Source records
= Beginning of Section =

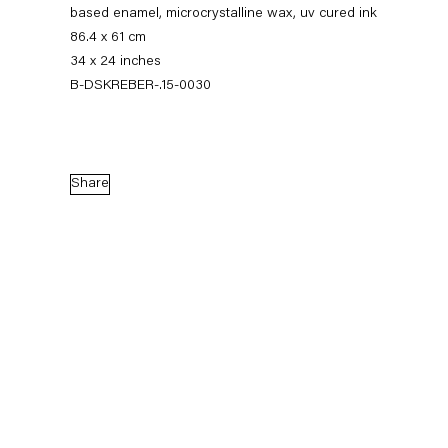
based enamel, microcrystalline wax, uv cured ink
86.4 x 61 cm
34 x 24 inches
B-DSKREBER-.15-0030
Share
Dirk Skreber
The Long Hello
9 January — 27 February 2016
Back to Past exhibitions
Next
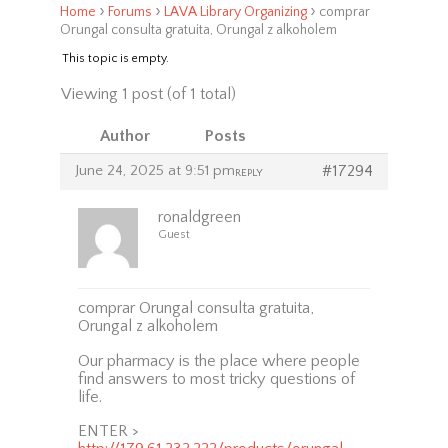
›
›
›
Home
Forums
LAVA Library Organizing
comprar
Orungal consulta gratuita, Orungal z alkoholem
This topic is empty.
Viewing 1 post (of 1 total)
Author
Posts
June 24, 2025 at 9:51 pm
#17294
REPLY
ronaldgreen
Guest
comprar Orungal consulta gratuita,
Orungal z alkoholem
Our pharmacy is the place where people
find answers to most tricky questions of
life.
ENTER >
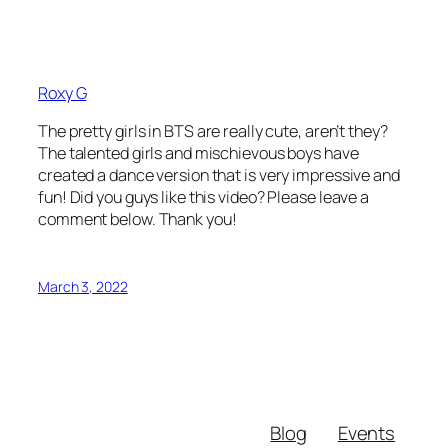
Roxy G
The pretty girls in BTS are really cute, aren’t they?
The talented girls and mischievous boys have
created a dance version that is very impressive and
fun! Did you guys like this video? Please leave a
comment below. Thank you!
March 3, 2022
Blog
Events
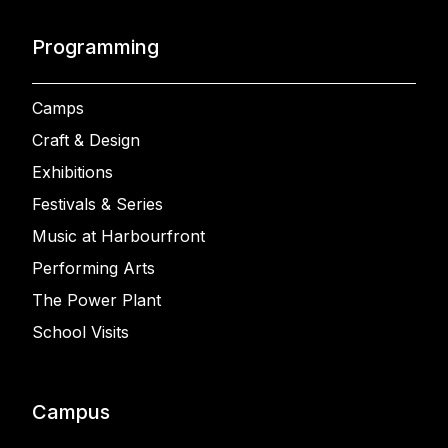
Programming
Camps
Craft & Design
Exhibitions
Festivals & Series
Music at Harbourfront
Performing Arts
The Power Plant
School Visits
Campus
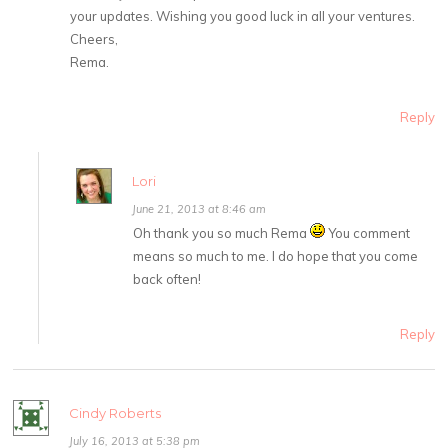
your updates. Wishing you good luck in all your ventures.
Cheers,
Rema.
Reply
Lori
June 21, 2013 at 8:46 am
Oh thank you so much Rema
You comment
means so much to me. I do hope that you come
back often!
Reply
Cindy Roberts
July 16, 2013 at 5:38 pm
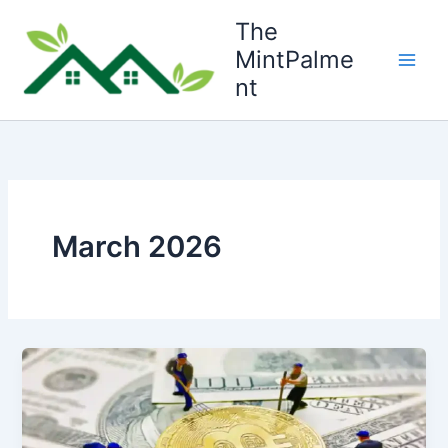
Skip
The
to
MintPalme
content
nt
March 2026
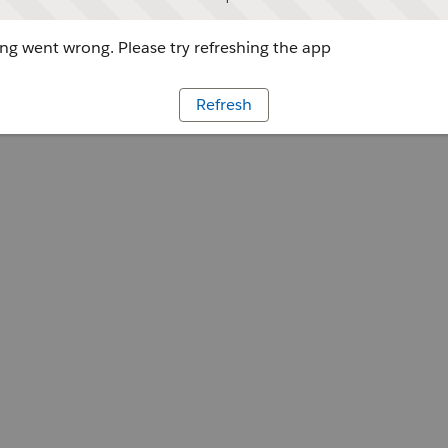
g went wrong. Please try refreshing the app
Refresh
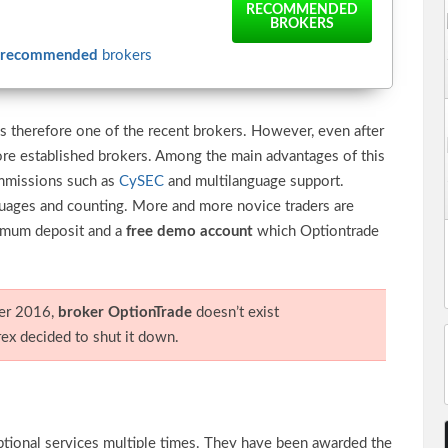
RECOMMENDED
BROKERS
recommended
brokers
s therefore one of the recent brokers. However, even after
ore established brokers. Among the main advantages of this
ommissions such as
CySEC
and multilanguage support.
nguages and counting. More and more novice traders are
nimum deposit and a
free demo account
which Optiontrade
er 2016,
broker OptionTrade
doesn’t exist
x decided to shut it down.
ptional services multiple times. They have been awarded the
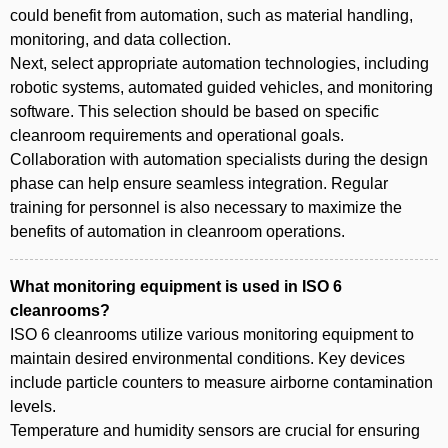
could benefit from automation, such as material handling,
monitoring, and data collection.
Next, select appropriate automation technologies, including
robotic systems, automated guided vehicles, and monitoring
software. This selection should be based on specific
cleanroom requirements and operational goals.
Collaboration with automation specialists during the design
phase can help ensure seamless integration. Regular
training for personnel is also necessary to maximize the
benefits of automation in cleanroom operations.
What monitoring equipment is used in ISO 6
cleanrooms?
ISO 6 cleanrooms utilize various monitoring equipment to
maintain desired environmental conditions. Key devices
include particle counters to measure airborne contamination
levels.
Temperature and humidity sensors are crucial for ensuring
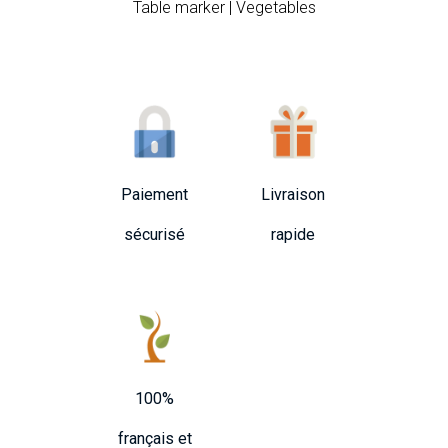
Table marker | Vegetables
Paiement
Livraison
sécurisé
rapide
100%
français et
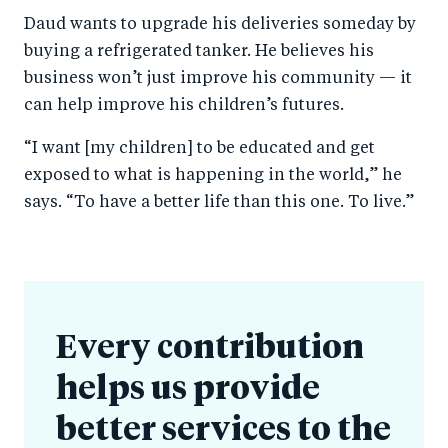
Daud wants to upgrade his deliveries someday by
buying a refrigerated tanker. He believes his
business won’t just improve his community — it
can help improve his children’s futures.
“I want [my children] to be educated and get
exposed to what is happening in the world,” he
says. “To have a better life than this one. To live.”
Every contribution
helps us provide
better services to the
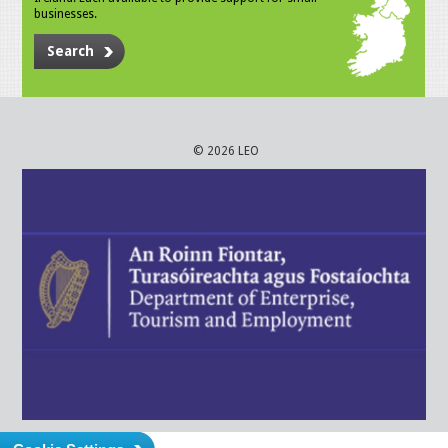
businesses.
Search
© 2026 LEO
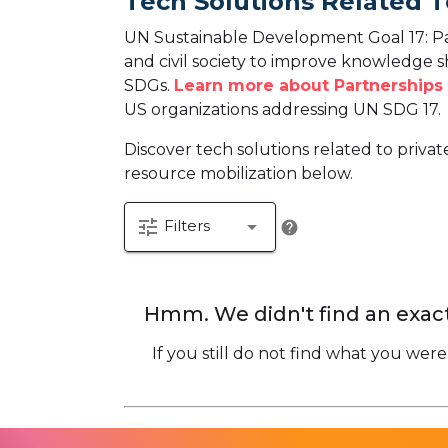
Tech Solutions Related T
UN Sustainable Development Goal 17: Par
and civil society to improve knowledge 
SDGs.
Learn more about Partnerships 
US organizations addressing UN SDG 17.
Discover tech solutions related to priva
resource mobilization below.
tune
arrow_drop_down
Filters
help
Hmm. We didn't find an exact
If you still do not find what you were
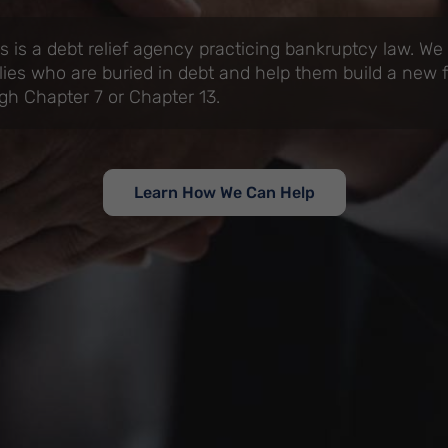
 is a debt relief agency practicing bankruptcy law. We
lies who are buried in debt and help them build a new f
gh Chapter 7 or Chapter 13.
Learn How We Can Help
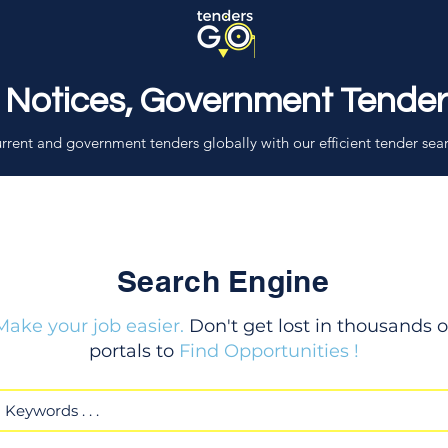
 Notices, Government Tende
rrent and government tenders globally with our efficient tender sea
Search Engine
Make your job easier.
Don't get lost in thousands o
portals to
Find Opportunities !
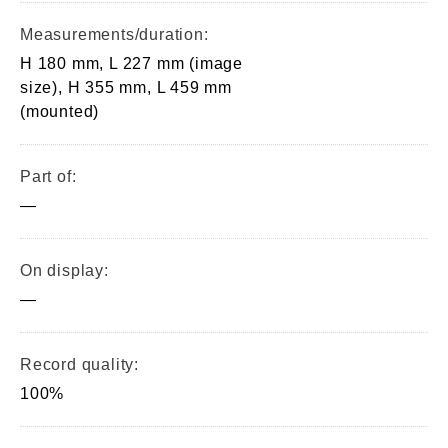
Measurements/duration:
H 180 mm, L 227 mm (image
size), H 355 mm, L 459 mm
(mounted)
Part of:
—
On display:
—
Record quality:
100%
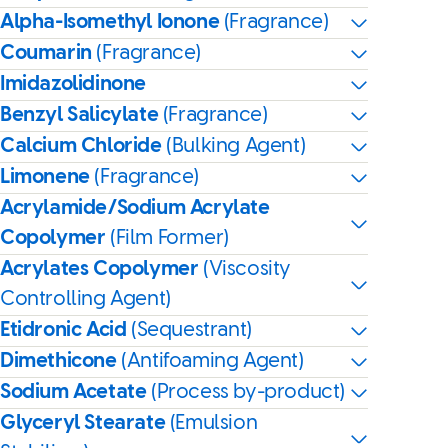
Alpha-Isomethyl Ionone
(Fragrance)
Coumarin
(Fragrance)
Imidazolidinone
Benzyl Salicylate
(Fragrance)
Calcium Chloride
(Bulking Agent)
Limonene
(Fragrance)
Acrylamide/Sodium Acrylate
Copolymer
(Film Former)
Acrylates Copolymer
(Viscosity
Controlling Agent)
Etidronic Acid
(Sequestrant)
Dimethicone
(Antifoaming Agent)
Sodium Acetate
(Process by-product)
Glyceryl Stearate
(Emulsion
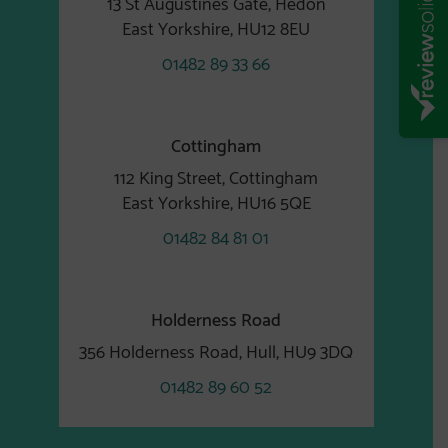
13 St Augustines Gate, Hedon
East Yorkshire, HU12 8EU
01482 89 33 66
Cottingham
112 King Street, Cottingham
East Yorkshire, HU16 5QE
01482 84 81 01
Holderness Road
356 Holderness Road, Hull, HU9 3DQ
01482 89 60 52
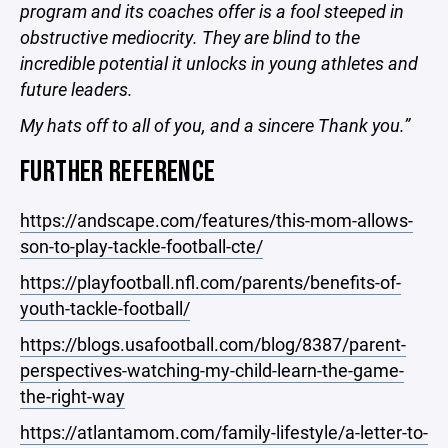
program and its coaches offer is a fool steeped in
obstructive mediocrity. They are blind to the
incredible potential it unlocks in young athletes and
future leaders.
My hats off to all of you, and a sincere Thank you.”
FURTHER REFERENCE
https://andscape.com/features/this-mom-allows-
son-to-play-tackle-football-cte/
https://playfootball.nfl.com/parents/benefits-of-
youth-tackle-football/
https://blogs.usafootball.com/blog/8387/parent-
perspectives-watching-my-child-learn-the-game-
the-right-way
https://atlantamom.com/family-lifestyle/a-letter-to-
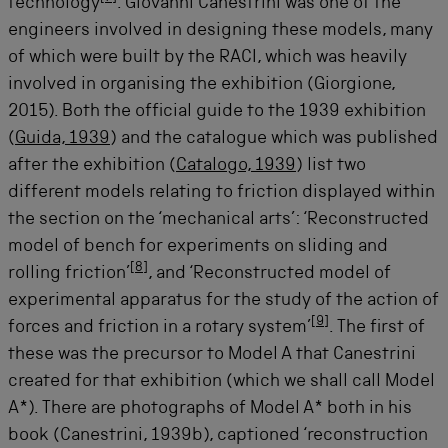
technology
. Giovanni Canestrini was one of the
engineers involved in designing these models, many
of which were built by the RACI, which was heavily
involved in organising the exhibition (Giorgione,
2015). Both the official guide to the 1939 exhibition
(
Guida, 1939
) and the catalogue which was published
after the exhibition (
Catalogo, 1939
) list two
different models relating to friction displayed within
the section on the ‘mechanical arts’: ‘Reconstructed
model of bench for experiments on sliding and
[
8
]
rolling friction’
, and ‘Reconstructed model of
experimental apparatus for the study of the action of
[
9
]
forces and friction in a rotary system’
. The first of
these was the precursor to Model A that Canestrini
created for that exhibition (which we shall call Model
A*). There are photographs of Model A* both in his
book (Canestrini, 1939b), captioned ‘reconstruction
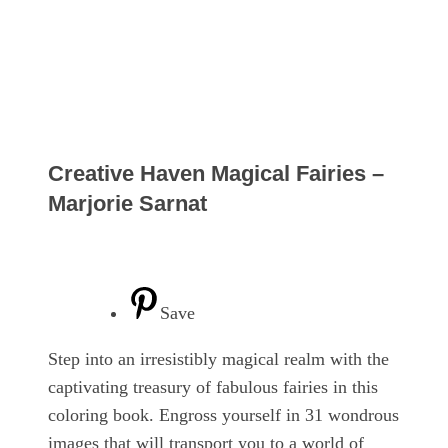
Creative Haven Magical Fairies –
Marjorie Sarnat
Save
Step into an irresistibly magical realm with the
captivating treasury of fabulous fairies in this
coloring book. Engross yourself in 31 wondrous
images that will transport you to a world of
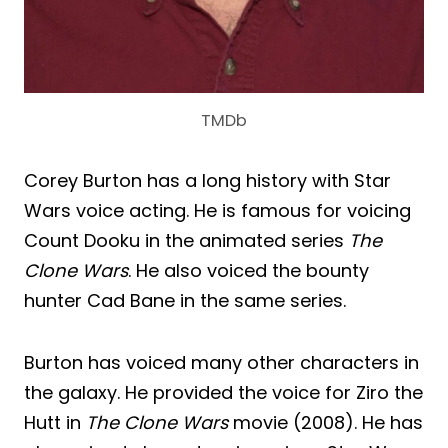
TMDb
Corey Burton has a long history with Star
Wars voice acting. He is famous for voicing
Count Dooku in the animated series
The
Clone Wars
. He also voiced the bounty
hunter Cad Bane in the same series.
Burton has voiced many other characters in
the galaxy. He provided the voice for Ziro the
Hutt in
The Clone Wars
movie (2008). He has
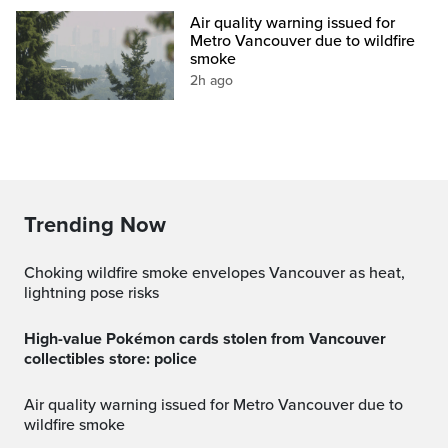
Air quality warning issued for
Metro Vancouver due to wildfire
smoke
2h ago
Trending Now
Choking wildfire smoke envelopes Vancouver as heat,
lightning pose risks
High-value Pokémon cards stolen from Vancouver
collectibles store: police
Air quality warning issued for Metro Vancouver due to
wildfire smoke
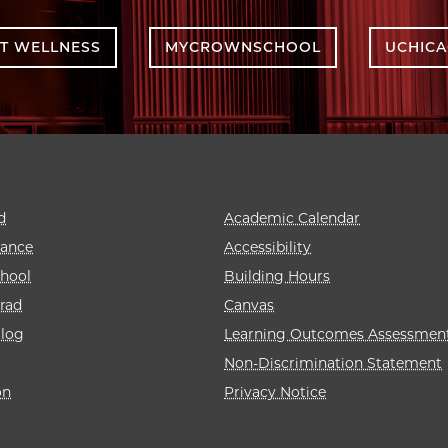
T WELLNESS
MYCROWNSCHOOL
UCHIC
d
Academic Calendar
rance
Accessibility
hool
Building Hours
rad
Canvas
alog
Learning Outcomes Assessmen
Non-Discrimination Statement
on
Privacy Notice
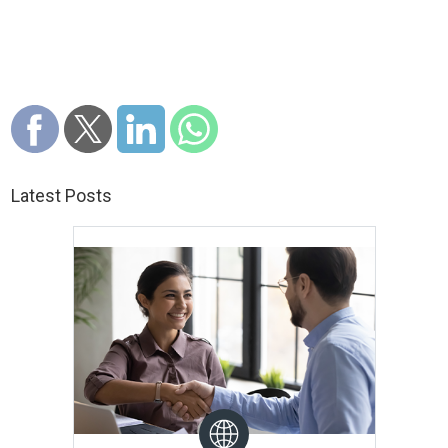
Latest Posts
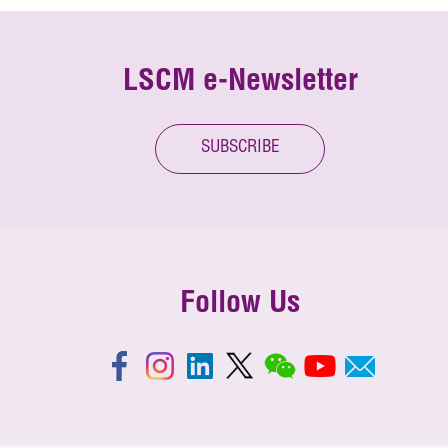
LSCM e-Newsletter
SUBSCRIBE
Follow Us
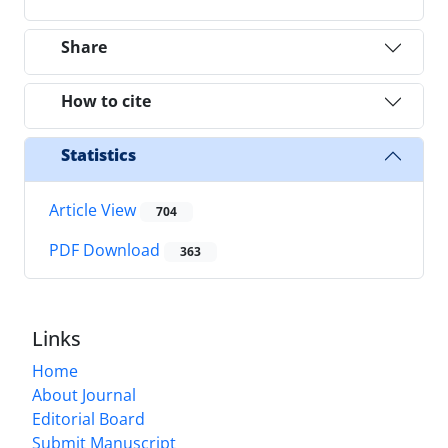
Share
How to cite
Statistics
Article View
704
PDF Download
363
Links
Home
About Journal
Editorial Board
Submit Manuscript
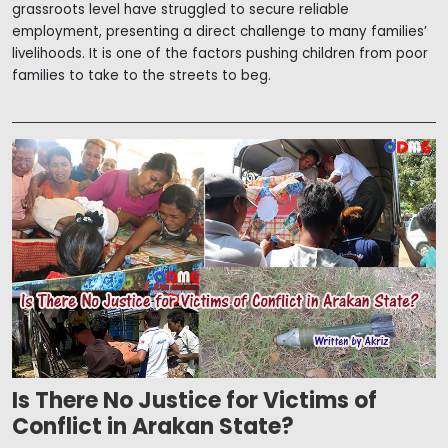
grassroots level have struggled to secure reliable
employment, presenting a direct challenge to many families’
livelihoods. It is one of the factors pushing children from poor
families to take to the streets to beg.
Is There No Justice for Victims of
Conflict in Arakan State?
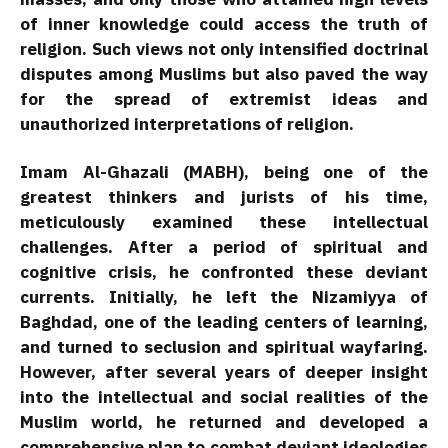
of inner knowledge could access the truth of
religion. Such views not only intensified doctrinal
disputes among Muslims but also paved the way
for the spread of extremist ideas and
unauthorized interpretations of religion.
Imam Al-Ghazali (MABH), being one of the
greatest thinkers and jurists of his time,
meticulously examined these intellectual
challenges. After a period of spiritual and
cognitive crisis, he confronted these deviant
currents. Initially, he left the Nizamiyya of
Baghdad, one of the leading centers of learning,
and turned to seclusion and spiritual wayfaring.
However, after several years of deeper insight
into the intellectual and social realities of the
Muslim world, he returned and developed a
comprehensive plan to combat deviant ideologies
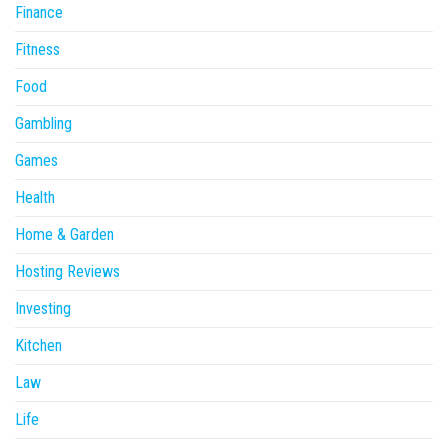
Finance
Fitness
Food
Gambling
Games
Health
Home & Garden
Hosting Reviews
Investing
Kitchen
Law
Life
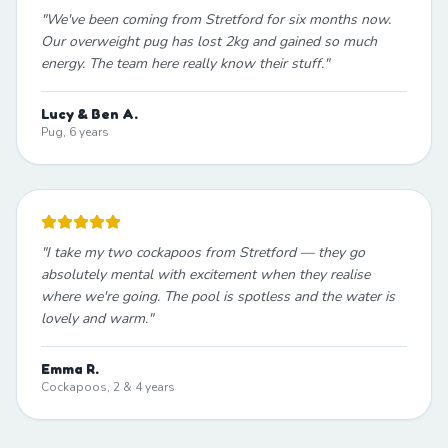
"
We've been coming from Stretford for six months now.
Our overweight pug has lost 2kg and gained so much
energy. The team here really know their stuff.
"
Lucy & Ben A.
Pug, 6 years
"
I take my two cockapoos from Stretford — they go
absolutely mental with excitement when they realise
where we're going. The pool is spotless and the water is
lovely and warm.
"
Emma R.
Cockapoos, 2 & 4 years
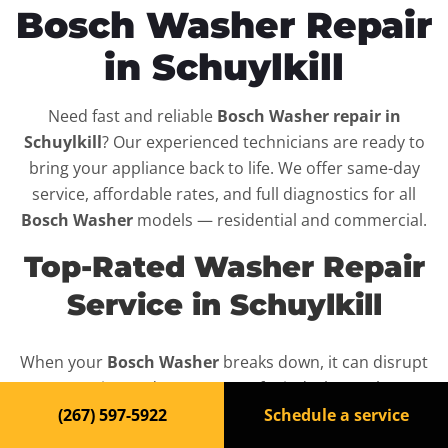
Bosch Washer Repair
in Schuylkill
Need fast and reliable
Bosch Washer repair in
Schuylkill
? Our experienced technicians are ready to
bring your appliance back to life. We offer same-day
service, affordable rates, and full diagnostics for all
Bosch Washer
models — residential and commercial.
Top-Rated Washer Repair
Service in Schuylkill
When your
Bosch Washer
breaks down, it can disrupt
your routine and your peace of mind. That’s why we
provide fast, professional repair services in
Schuylkill
,
(267) 597-5922
Schedule a service
backed by a 100% satisfaction guarantee.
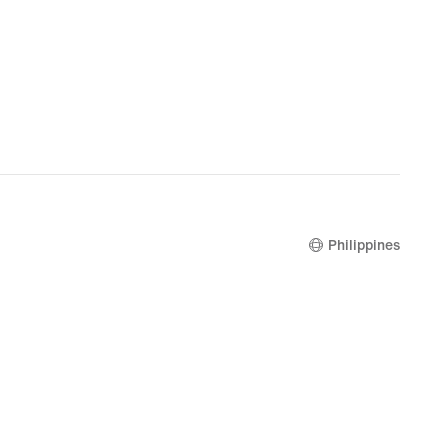
Philippines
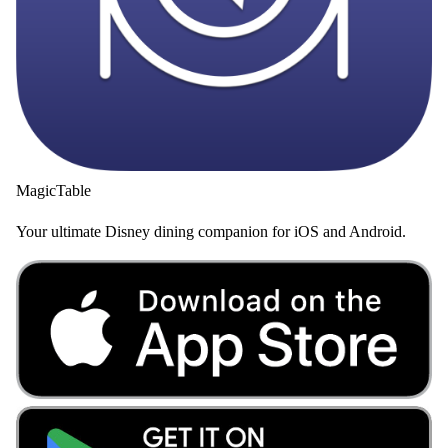
MagicTable
Your ultimate Disney dining companion for iOS and Android.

= End of Section =

▸ Directions for this task:
Would you please copy every line in the data that contains the word "could"?

▸ The answer:
could benefit from automation, such as material handling,
of inner knowledge could access the truth of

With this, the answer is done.